Moreover, it does not cover liability lawsuits, legal fees, or settlement costs.
Additionally, comprehensive insurance does not include your deductible.
You usually need to pay this when you file a claim.
However, some policies allow repairs for a stone chip in your windshield or damage caused by lightning or fire repairs without a deductible.
Check your policy carefully or talk to your insurance agent.
Every comprehensive insurance policy also has a maximum limit.
Generally, this is the actual cash value of your vehicle.
Insurers determine this amount by comparing your vehicle to others of a similar make, model, age, condition, and mileage.
As a result, whether you experience a total loss or significant damage to your vehicle, the most your policy will pay is your vehicle’s assessed current value, which includes depreciation.
Your deductible will also reduce your overall compensation.
In some cases, this makes comprehensive insurance impractical.
If the cost of this coverage exceeds your potential pay back, you may not want to buy it.
However, if you own a more valuable vehicle, you may want this coverage.
If your vehicle is stolen or written off, you could replace it without paying a significant amount out-of-pocket.
The reimbursement from your insurer would cover the majority of your loss.
Comprehensive vs.
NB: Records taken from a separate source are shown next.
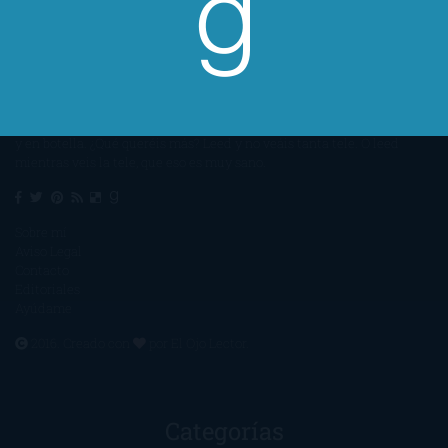
Un lector en la sombra. Escribo por escribir. Recomiendo libros. Blanco
y en botella. ¿Qué queréis más? Leed y no veáis tanta tele. O leed
mientras veis la tele, que eso es muy sano.
Sobre mí
Aviso Legal
Contacto
Editoriales
Ayúdame
2016. Creado con
por
El Ojo Lector
.
Categorías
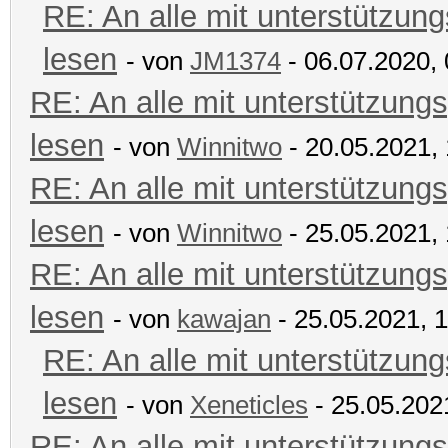
RE: An alle mit unterstützung
lesen
- von
JM1374
- 06.07.2020, 
RE: An alle mit unterstützungs
lesen
- von
Winnitwo
- 20.05.2021,
RE: An alle mit unterstützungs
lesen
- von
Winnitwo
- 25.05.2021,
RE: An alle mit unterstützungs
lesen
- von
kawajan
- 25.05.2021, 
RE: An alle mit unterstützung
lesen
- von
Xeneticles
- 25.05.202
RE: An alle mit unterstützungs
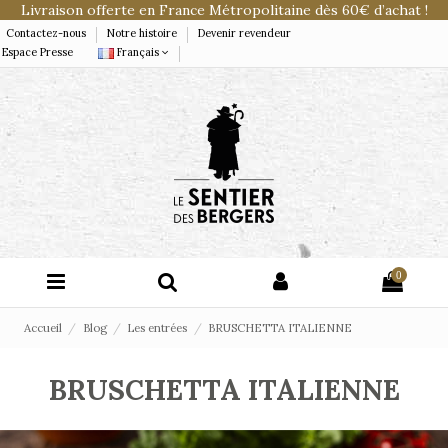
Livraison offerte en France Métropolitaine dès 60€ d’achat !
Contactez-nous
Notre histoire
Devenir revendeur
Espace Presse
Français
0
Accueil
Blog
Les entrées
BRUSCHETTA ITALIENNE
BRUSCHETTA ITALIENNE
Collision Insurance
Comprehensive and Collision insurance are not the same.
They’re meant to cover different scenarios.
Basically, collision covers you if you are in an accident or if you hit an object such as a rock or fence.
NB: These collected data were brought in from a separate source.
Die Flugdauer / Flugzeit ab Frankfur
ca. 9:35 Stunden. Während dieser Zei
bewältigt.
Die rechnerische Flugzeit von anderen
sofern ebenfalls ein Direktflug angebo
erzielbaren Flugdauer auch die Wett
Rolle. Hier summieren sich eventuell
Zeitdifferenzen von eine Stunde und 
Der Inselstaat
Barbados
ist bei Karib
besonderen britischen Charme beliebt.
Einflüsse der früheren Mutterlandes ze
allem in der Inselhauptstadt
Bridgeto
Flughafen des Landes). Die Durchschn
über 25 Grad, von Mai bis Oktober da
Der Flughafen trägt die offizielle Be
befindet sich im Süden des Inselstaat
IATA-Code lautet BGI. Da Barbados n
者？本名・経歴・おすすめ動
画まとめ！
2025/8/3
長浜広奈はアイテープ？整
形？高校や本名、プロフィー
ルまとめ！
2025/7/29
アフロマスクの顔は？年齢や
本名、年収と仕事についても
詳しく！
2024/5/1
Comprehensive covers you when your vehicle is damaged by an event other than a collision.
However, they do have some similarities.
|Coverage Limit||Actual cash value||Actual cash value|
|Covers damage to your car||If caused by a covered peril, other than a collision||If caused by a collision|
|Covers damage to another vehicle||No||No|
|Cost||Less expensive||More expensive|
Did You Know?
Some insurers offer all perils coverage that bundles comprehensive and collision together. It covers all risks, unless they are specifically excluded within the policy. This provides additional protection for unforeseen events such as when your car is stolen or damaged by another driver or someone in your household. This option is often more affordable than buying the two coverages separately.
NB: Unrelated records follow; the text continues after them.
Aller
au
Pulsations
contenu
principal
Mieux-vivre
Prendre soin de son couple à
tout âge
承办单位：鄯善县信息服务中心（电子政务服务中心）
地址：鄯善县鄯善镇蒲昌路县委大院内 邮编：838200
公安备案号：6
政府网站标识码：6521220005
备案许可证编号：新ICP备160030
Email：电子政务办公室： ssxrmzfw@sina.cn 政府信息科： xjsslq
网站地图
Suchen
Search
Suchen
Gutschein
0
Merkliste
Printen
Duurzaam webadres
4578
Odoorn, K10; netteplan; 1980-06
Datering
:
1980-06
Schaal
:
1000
Frequently Asked Questions
- What is an example of comprehensive insurance?
A good example is a tree totally destroying your car during a storm. If you have comprehensive insurance coverage, it offers compensation. Otherwise, this event would not be covered under mandatory accident benefits/bodily injury insurance or collision coverage.
Mandatory provincial and territorial insurance coverages are meant to address liability if you hurt someone or damage property. Collision coverage applies to losses resulting from an accident.
- Is comprehensive full coverage?
No. Generally, full coverage refers to at least the basic required statutory coverages for your region, plus collision and comprehensive coverage. These satisfy what most insurers and drivers consider full coverage.
Mandatory insurance provides minimal liability coverage should you hurt someone or damage their property. Collision coverage offers compensation to the driver when their vehicle’s damaged or destroyed during an accident, regardless of the cause of the accident. Comprehensive coverage provides protection against non-collision events that aren’t covered under collision and liability coverages.